═════ Information ═════
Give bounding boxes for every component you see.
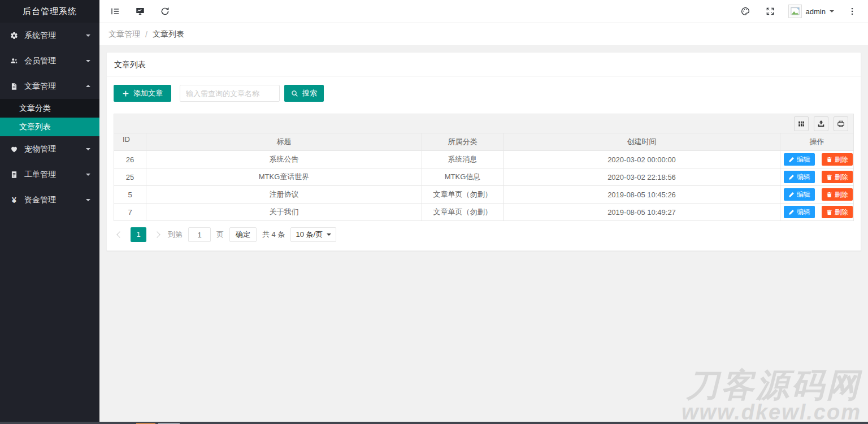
gear-icon [10,31,19,40]
next-page-button[interactable] [152,227,162,242]
search-button[interactable]: 搜索 [284,85,324,102]
print-icon[interactable] [834,116,848,131]
trash-icon [826,157,832,163]
sidebar-item-pets[interactable]: 宠物管理 [0,136,99,162]
pencil-icon [788,192,795,198]
column-header-created: 创建时间 [504,133,780,151]
add-article-button[interactable]: 添加文章 [114,85,171,102]
delete-button[interactable]: 删除 [822,171,853,183]
sidebar-subitem-article-list[interactable]: 文章列表 [0,118,99,136]
users-icon [10,57,19,66]
page-number-current[interactable]: 1 [131,227,146,242]
table-row: 26 系统公告 系统消息 2020-03-02 00:00:00 编辑 删除 [114,151,854,168]
chevron-down-icon [327,233,331,238]
chevron-down-icon [86,174,90,178]
total-count-label: 共 4 条 [262,230,285,240]
chevron-right-icon [154,231,160,237]
breadcrumb-separator: / [145,30,147,39]
refresh-icon[interactable] [153,0,177,23]
table-toolbar [114,114,854,133]
more-vertical-icon[interactable] [840,0,865,23]
sidebar-item-label: 宠物管理 [24,144,86,154]
user-name: admin [806,7,826,16]
confirm-page-button[interactable]: 确定 [229,227,257,242]
page-unit-label: 页 [216,230,224,240]
chevron-down-icon [86,199,90,204]
yen-icon: ¥ [10,196,19,205]
edit-button[interactable]: 编辑 [784,188,815,201]
delete-button[interactable]: 删除 [822,206,853,218]
edit-button[interactable]: 编辑 [784,206,815,218]
pencil-icon [788,157,795,163]
sidebar-item-label: 会员管理 [24,56,86,66]
workbench-icon[interactable] [128,0,153,23]
edit-button[interactable]: 编辑 [784,171,815,183]
sidebar-item-label: 文章管理 [24,81,86,92]
trash-icon [826,192,832,198]
prev-page-button[interactable] [115,227,125,242]
table-row: 25 MTKG童话世界 MTKG信息 2020-03-02 22:18:56 编… [114,168,854,186]
edit-button[interactable]: 编辑 [784,153,815,166]
cell-category: 系统消息 [422,151,504,168]
page-title: 文章列表 [107,53,861,77]
watermark-line1: 刀客源码网 [682,368,861,401]
cell-title: 关于我们 [146,204,422,221]
sidebar-item-tickets[interactable]: 工单管理 [0,162,99,187]
cell-category: 文章单页（勿删） [422,204,504,221]
top-navbar: admin [99,0,868,23]
sidebar-item-articles[interactable]: 文章管理 [0,73,99,99]
table-header-row: ID 标题 所属分类 创建时间 操作 [114,133,854,151]
sidebar-item-funds[interactable]: ¥ 资金管理 [0,187,99,213]
sidebar-item-members[interactable]: 会员管理 [0,48,99,73]
article-icon [10,82,19,91]
cell-id: 5 [114,186,146,204]
sort-icon[interactable] [133,139,137,149]
chevron-down-icon [86,60,90,64]
cell-title: MTKG童话世界 [146,168,422,186]
app-title: 后台管理系统 [0,0,99,23]
cell-created: 2019-08-05 10:45:26 [504,186,780,204]
page-size-select[interactable]: 10 条/页 [290,227,336,242]
filter-columns-icon[interactable] [794,116,809,131]
table-row: 7 关于我们 文章单页（勿删） 2019-08-05 10:49:27 编辑 删… [114,204,854,221]
theme-palette-icon[interactable] [733,0,758,23]
cell-id: 7 [114,204,146,221]
cell-actions: 编辑 删除 [780,204,854,221]
column-header-title: 标题 [146,133,422,151]
cell-category: MTKG信息 [422,168,504,186]
plus-icon [122,90,129,97]
chevron-down-icon [86,34,90,39]
sidebar-item-system[interactable]: 系统管理 [0,23,99,48]
table-row: 5 注册协议 文章单页（勿删） 2019-08-05 10:45:26 编辑 删… [114,186,854,204]
cell-id: 26 [114,151,146,168]
fullscreen-icon[interactable] [758,0,783,23]
article-list-card: 文章列表 添加文章 搜索 [106,52,861,251]
breadcrumb-parent[interactable]: 文章管理 [108,29,140,40]
chevron-left-icon [116,231,123,237]
cell-created: 2020-03-02 22:18:56 [504,168,780,186]
sidebar-submenu-articles: 文章分类 文章列表 [0,99,99,136]
collapse-menu-icon[interactable] [103,0,128,23]
sidebar-menu: 系统管理 会员管理 文章管理 文章分类 文章列表 宠物管理 [0,23,99,213]
chevron-up-icon [86,83,90,87]
pencil-icon [788,174,795,180]
search-input[interactable] [180,85,280,102]
delete-button[interactable]: 删除 [822,153,853,166]
trash-icon [826,209,832,215]
heart-icon [10,145,19,154]
goto-page-input[interactable] [188,227,211,242]
column-header-id[interactable]: ID [114,133,146,151]
delete-button[interactable]: 删除 [822,188,853,201]
cell-actions: 编辑 删除 [780,151,854,168]
bottom-edge-bar [0,422,868,424]
export-icon[interactable] [814,116,828,131]
ticket-icon [10,170,19,179]
navbar-right: admin [733,0,865,23]
sidebar-subitem-article-category[interactable]: 文章分类 [0,99,99,118]
user-menu[interactable]: admin [783,0,840,23]
actions-row: 添加文章 搜索 [114,85,854,102]
navbar-left [103,0,177,23]
cell-title: 系统公告 [146,151,422,168]
chevron-down-icon [86,148,90,153]
sidebar: 后台管理系统 系统管理 会员管理 文章管理 文章分类 文章列表 [0,0,99,424]
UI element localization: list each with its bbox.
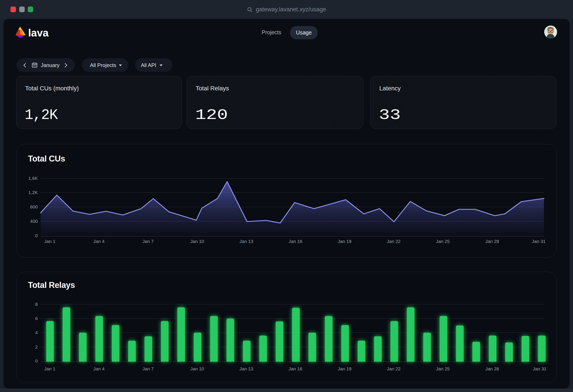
svg-text:4: 4: [35, 330, 38, 335]
svg-text:Jan 1: Jan 1: [44, 239, 55, 244]
svg-text:Jan 13: Jan 13: [239, 239, 253, 244]
svg-text:Jan 16: Jan 16: [288, 366, 302, 371]
svg-text:Jan 7: Jan 7: [142, 239, 154, 244]
svg-text:6: 6: [35, 316, 38, 321]
svg-text:800: 800: [30, 204, 38, 209]
svg-text:0: 0: [35, 233, 38, 238]
svg-text:Jan 1: Jan 1: [44, 366, 55, 371]
svg-text:Jan 19: Jan 19: [338, 239, 351, 244]
svg-text:400: 400: [30, 219, 38, 224]
svg-text:Jan 28: Jan 28: [485, 366, 499, 371]
svg-text:Jan 4: Jan 4: [93, 366, 105, 371]
svg-text:1,2K: 1,2K: [28, 190, 38, 195]
svg-text:Jan 22: Jan 22: [387, 366, 400, 371]
svg-text:Jan 19: Jan 19: [338, 366, 351, 371]
svg-text:8: 8: [35, 302, 38, 307]
svg-text:2: 2: [35, 344, 38, 349]
svg-text:Jan 25: Jan 25: [436, 239, 450, 244]
svg-text:Jan 22: Jan 22: [387, 239, 400, 244]
svg-text:Jan 31: Jan 31: [533, 366, 546, 371]
svg-text:Jan 13: Jan 13: [239, 366, 253, 371]
svg-text:1,6K: 1,6K: [28, 176, 38, 181]
svg-text:Jan 25: Jan 25: [436, 366, 450, 371]
svg-text:Jan 31: Jan 31: [532, 239, 545, 244]
svg-text:Jan 10: Jan 10: [190, 366, 204, 371]
svg-text:Jan 16: Jan 16: [288, 239, 302, 244]
svg-text:Jan 10: Jan 10: [190, 239, 204, 244]
svg-text:Jan 4: Jan 4: [93, 239, 105, 244]
svg-text:Jan 28: Jan 28: [485, 239, 499, 244]
svg-text:0: 0: [35, 358, 38, 363]
svg-text:Jan 7: Jan 7: [142, 366, 154, 371]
═════
### [Assignment]
For the records above, state how many lines contain "系统管理". Add nothing to the number.

### [Output]
3